However, the Huawei Ban continues to spread and (at the time of writing) included more than 1,000 Chinese companies in an non-transparent attempt to hinder China's global digital competitiveness. This has left many companies around the world wondering: "Are we going to be sanctioned next?" So, what has the above map and discussion enabled us to learn from Huawei's moves?

Strategic Insights
Huawei could have retreated into its massive domestic market where the US ban was irrelevant (as Chinese customers don't use GMS) but they saw themselves as a global player. Therefore, they aggressively raised their direct investment in an established market by re-directing resources from markets where Huawei would soon be 'also rans'. Investment was directed into highly-qualified people and they worked collaboratively to turn ideas into technology Huawei needed to survive and thrive. The result of their attacking investments into the right market, people and ideas was not only the rapid development of viable, alternative technologies but also the creation of a model for scaling up in large developing economies that Huawei can deploy globally.

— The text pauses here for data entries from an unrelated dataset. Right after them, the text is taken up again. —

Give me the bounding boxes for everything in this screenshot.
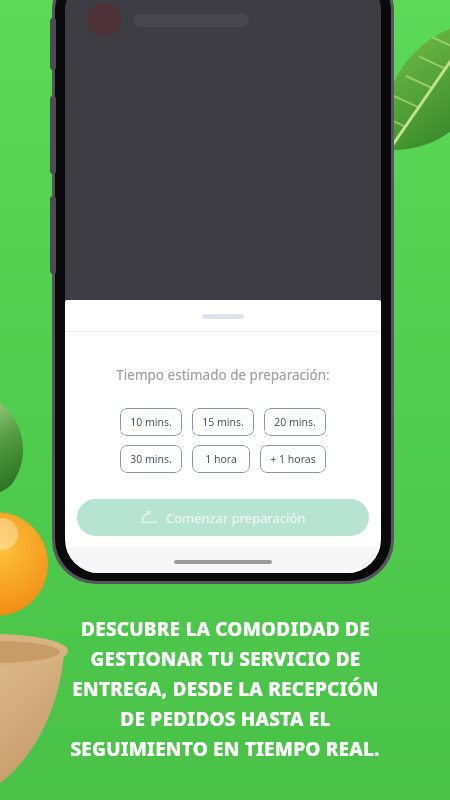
staticText: Comenzar preparación [166,509,306,527]
staticText: 30 mins. [130,452,172,466]
staticText: 20 mins. [274,415,316,429]
staticText: 1 hora [205,452,237,466]
button[interactable]: + 1 horas [260,445,326,473]
button[interactable]: 10 mins. [120,408,182,436]
staticText: 15 mins. [202,415,244,429]
button[interactable] [202,314,244,319]
staticText: + 1 horas [270,452,316,466]
staticText: GESTIONAR TU SERVICIO DE [90,646,361,672]
button[interactable]: 20 mins. [264,408,326,436]
button[interactable]: 30 mins. [120,445,182,473]
button[interactable]: Comenzar preparación [77,499,369,536]
staticText: SEGUIMIENTO EN TIEMPO REAL. [70,736,380,762]
staticText: ENTREGA, DESDE LA RECEPCIÓN [72,676,379,702]
button[interactable]: 15 mins. [192,408,254,436]
staticText: Tiempo estimado de preparación: [116,366,330,384]
other: Comenzar preparación [141,510,157,526]
staticText: DE PEDIDOS HASTA EL [120,706,331,732]
staticText: DESCUBRE LA COMODIDAD DE [81,616,370,642]
staticText: 10 mins. [130,415,172,429]
button[interactable]: 1 hora [192,445,250,473]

Huawei also needed to completely rethink their approach to sourcing the technology their mobile devices need but they avoided the mistake of attempting to build everything themselves. They utilised the power of open source by building its new OS on the open Linux platform and focused instead on stimulating an ecosystem of developers to act as a massive, out-sourced innovation team. If they had tried to go it alone Huawei's progress would have been slow and even more expensive in the long-run as their propriety technology would have made partners pause to consider (quite legitimately) whether they were getting locked in to a new technology standard they didn't need. But, by using 'open technology' instead, Huawei avoided developers' lock-in concerns and were able to cultivate an active community of international developers creating ever more apps for its Gallery. They are now starting to enjoy positive network effects (the value of their technology increases as more users join) not just in China, but internationally as well — where they want to play.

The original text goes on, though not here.